What only a few months ago was considered a meaningless project and discarded due to lack of consensus, has now become a reality. Many will think that this has been due to a substantial change in the project, but nothing could be further from the truth. It has simply been a change of name and image that has led to the flourishing of an agreement between Spain-France and Europe to build a gas bridge between the peninsula and the rest of Europe.
A project that was originally envisaged as a gas pipeline through which hydrogen would circulate in the future, is now a hydroproduct (a hydrogen pipeline) through which gas will circulate in its first years of life. This pipeline has been approved as a matter of urgency to solve the gas crisis in Europe. It is a pity that its construction is expected to be completed in 5 years, when the European energy panorama will be very different.
Moreover, the project is not accompanied by strong plans to integrate hydrogen into the European energy landscape. For now, it is just an anecdote that we have not yet seen implemented on a large scale, which leads me even more to believe that it will take longer than we think to see green hydrogen circulating in this hydrogen product.
The reality is clear: Europe needs gas and has seen the need to paint as green a project that a few months ago was pushed aside for not being in line with the EU's ecological transition objectives.
To finish by highlighting the positive, this designation means that hydrogen technology must be promoted and the pipeline must be built in such a way that it is ready to transport hydrogen from the outset. Furthermore, increasing the energy interconnection of the Iberian peninsula with the rest of Europe is a step that benefits us all. Too bad that this is at the cost of investing in infrastructures that, at least in the short and medium term future, will serve to continue consuming fossil fuels.
The agreement is twofold: one on gas and the other on electricity. The new aspect as such is the electricity side, whereby France undertakes to increase electricity interconnections, something that should have been done years ago. On the gas side, this is not new, as the European Hydrogen Backbone initiative, which consists of an EU-wide hydrogen transport infrastructure, has been in place for some time.

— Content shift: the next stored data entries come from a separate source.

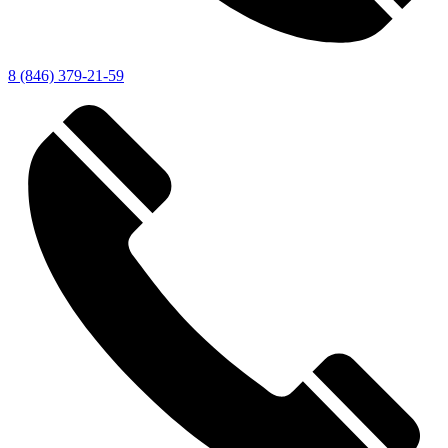
8 (846) 379-21-59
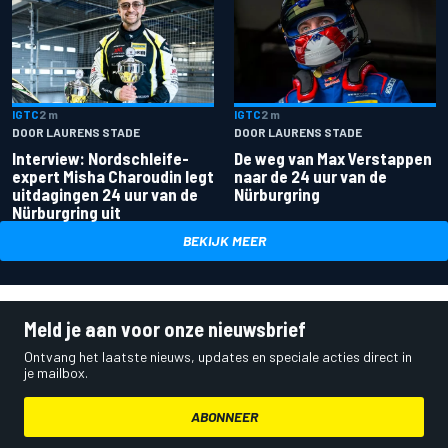
IGTC
2 m
IGTC
2 m
DOOR LAURENS STADE
DOOR LAURENS STADE
Interview: Nordschleife-
De weg van Max Verstappen
expert Misha Charoudin legt
naar de 24 uur van de
uitdagingen 24 uur van de
Nürburgring
Nürburgring uit
BEKIJK MEER
Meld je aan voor onze nieuwsbrief
Ontvang het laatste nieuws, updates en speciale acties direct in
je mailbox.
ABONNEER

On the hydrogen side, it is envisaged that of the 53,000 km network (2040), 60% will come from the re-use of the existing gas system and the rest from new infrastructure. The average cost, including compression equipment (which must be new) is estimated at around 100 billion euros, and will involve transport costs of between 0.15 and 0.22 €/kg per 1000 km. The MidCat was already listed on the initiative's website as new infrastructure, as well as new submarine hydro-products (e.g. one between Barcelona and northern Italy). Therefore, the agreement has meant changing MidCat to BarMar, but it is still an infrastructure that was already planned. What the agreement has allowed, apparently, is to overcome French environmental reluctance to cross the Pyrenees.
It is, therefore, an infrastructure for the future, to transport green hydrogen, already planned at European level, which has been adapted to solve an environmental constraint. It can be used temporarily to transport natural gas, but the timeframe is not adequate for it to solve, even partially, the current problem.